Last night was the poorest home in which I have slept. I accompanied two friends to Serbia who were visiting their sister and her new baby. My friend warned me that they were very poor—they had a tiny home, only recently obtained running water when their church built them an outdoor spicket, and had no toilet. Of course, many homes I have visited use an outhouse, so I thought this was what she meant. Turns out, that was an incorrect assumption. The farmer’s field behind the house, which was neatly lined with the neighborhood’s trash (both Roma and Serbian) served as the outdoor toilet.

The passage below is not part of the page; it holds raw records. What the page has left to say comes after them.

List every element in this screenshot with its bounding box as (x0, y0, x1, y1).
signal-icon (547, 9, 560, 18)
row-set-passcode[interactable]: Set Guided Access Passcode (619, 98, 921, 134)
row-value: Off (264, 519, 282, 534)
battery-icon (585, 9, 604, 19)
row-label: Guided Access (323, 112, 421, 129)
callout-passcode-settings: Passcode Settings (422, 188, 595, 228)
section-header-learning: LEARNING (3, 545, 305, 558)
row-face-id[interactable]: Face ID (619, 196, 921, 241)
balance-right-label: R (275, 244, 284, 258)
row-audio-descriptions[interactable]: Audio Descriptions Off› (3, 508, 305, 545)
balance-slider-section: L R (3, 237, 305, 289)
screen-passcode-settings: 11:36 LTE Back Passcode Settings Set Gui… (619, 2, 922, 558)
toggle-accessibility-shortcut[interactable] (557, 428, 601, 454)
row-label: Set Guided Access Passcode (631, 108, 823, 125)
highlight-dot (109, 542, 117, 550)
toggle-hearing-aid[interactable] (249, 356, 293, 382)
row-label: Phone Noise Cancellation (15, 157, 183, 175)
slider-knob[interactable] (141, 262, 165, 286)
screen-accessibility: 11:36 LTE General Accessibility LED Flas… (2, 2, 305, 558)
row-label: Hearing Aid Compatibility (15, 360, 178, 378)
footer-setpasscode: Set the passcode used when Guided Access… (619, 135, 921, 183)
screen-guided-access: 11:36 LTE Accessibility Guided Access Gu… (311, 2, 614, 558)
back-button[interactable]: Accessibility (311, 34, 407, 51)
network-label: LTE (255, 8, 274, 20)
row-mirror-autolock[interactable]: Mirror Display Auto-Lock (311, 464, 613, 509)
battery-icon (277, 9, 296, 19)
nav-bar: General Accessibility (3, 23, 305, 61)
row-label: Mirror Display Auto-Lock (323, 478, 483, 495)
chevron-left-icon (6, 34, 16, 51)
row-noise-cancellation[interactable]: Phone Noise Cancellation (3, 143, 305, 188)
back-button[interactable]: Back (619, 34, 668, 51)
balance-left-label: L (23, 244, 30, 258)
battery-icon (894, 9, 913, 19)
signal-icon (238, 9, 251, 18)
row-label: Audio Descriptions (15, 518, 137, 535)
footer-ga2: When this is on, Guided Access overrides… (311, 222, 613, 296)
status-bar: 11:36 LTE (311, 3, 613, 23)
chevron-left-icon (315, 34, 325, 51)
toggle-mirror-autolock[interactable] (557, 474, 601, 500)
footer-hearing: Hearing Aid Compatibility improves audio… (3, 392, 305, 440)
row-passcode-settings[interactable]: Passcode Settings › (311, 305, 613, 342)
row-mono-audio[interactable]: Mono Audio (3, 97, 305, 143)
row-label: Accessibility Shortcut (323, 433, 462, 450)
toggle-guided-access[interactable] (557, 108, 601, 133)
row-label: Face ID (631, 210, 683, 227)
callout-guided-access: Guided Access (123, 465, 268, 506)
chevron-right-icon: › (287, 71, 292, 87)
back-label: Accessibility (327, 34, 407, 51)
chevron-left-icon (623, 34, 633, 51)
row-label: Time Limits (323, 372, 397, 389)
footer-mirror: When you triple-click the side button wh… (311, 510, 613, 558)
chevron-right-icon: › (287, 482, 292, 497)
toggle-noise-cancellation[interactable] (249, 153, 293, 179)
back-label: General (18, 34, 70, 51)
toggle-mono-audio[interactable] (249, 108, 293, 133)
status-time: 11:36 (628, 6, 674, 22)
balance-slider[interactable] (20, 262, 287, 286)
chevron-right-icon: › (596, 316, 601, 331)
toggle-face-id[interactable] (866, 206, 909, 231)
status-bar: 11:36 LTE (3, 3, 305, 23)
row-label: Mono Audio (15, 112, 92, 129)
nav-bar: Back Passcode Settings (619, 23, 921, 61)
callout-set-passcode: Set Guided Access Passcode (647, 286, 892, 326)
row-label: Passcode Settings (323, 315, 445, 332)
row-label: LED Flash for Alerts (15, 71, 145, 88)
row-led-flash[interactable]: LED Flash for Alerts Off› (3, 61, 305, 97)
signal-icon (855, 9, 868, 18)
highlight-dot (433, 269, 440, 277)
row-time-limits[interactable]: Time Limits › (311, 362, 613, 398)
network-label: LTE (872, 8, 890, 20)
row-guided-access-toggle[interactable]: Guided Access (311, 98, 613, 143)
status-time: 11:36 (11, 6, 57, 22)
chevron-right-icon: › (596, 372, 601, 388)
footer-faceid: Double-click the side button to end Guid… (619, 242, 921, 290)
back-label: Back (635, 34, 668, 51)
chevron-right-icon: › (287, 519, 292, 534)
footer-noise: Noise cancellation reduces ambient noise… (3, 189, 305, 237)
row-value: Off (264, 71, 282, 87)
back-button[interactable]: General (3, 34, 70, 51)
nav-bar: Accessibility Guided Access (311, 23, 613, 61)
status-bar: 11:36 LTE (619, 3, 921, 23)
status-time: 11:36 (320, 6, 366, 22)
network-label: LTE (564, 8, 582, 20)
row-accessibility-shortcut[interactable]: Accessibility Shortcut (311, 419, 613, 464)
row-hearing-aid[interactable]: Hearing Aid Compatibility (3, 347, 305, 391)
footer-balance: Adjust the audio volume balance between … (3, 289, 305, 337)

As usual, we were warmly greeted and enjoyed the amazement of seeing a week-old baby. Because I was with my friends, I was treated like family and my foreign presence crammed into the small quarters was neither strange nor resented. Daily life revolved around communal living in the small spaces. No privacy, no alone time, no concept of “mine.” Focus was on the children, family and many frequent visitors, daily survival, daily tasks, and God.
When it came time for sleep, the two couches were pulled out and one family of four folded themselves into one bed (size of a twin bed) while I luxuriated in my own bed. The room was so small that when the couches were pulled out, there was about 6 inches between them. When I expressed my concern that I had my own bed while four of them shared the other, my concern was carelessly waved off as trivial. My friends slept next door at the other sister’s house.
I marveled at this world—complete strangers could share such a small space in something so intimate as sleep.
The next day, my friends suggested I cook lunch (lunch is always the biggest meal of the day here). Immediate panic overtook me as I realized that two different pastors and their families were coming for lunch. Cooking for a large group in a foreign country would be challenging enough for me—but add to that the problems of no running water in the house, no refrigeration, cooking on a wood stove, and very limited cooking supplies.
I cannot claim that people raved over the taste of the food, but I can say it was edible and no one got sick (dealing with raw chicken brought up all sorts of questions—how exaggerated is the health code for raw chicken in America? How likely are we to get sick if I only rinse off the cutting board in cold water?). I was gratified that my cabbage salad, because I added apples, was declared to be an “American salad.”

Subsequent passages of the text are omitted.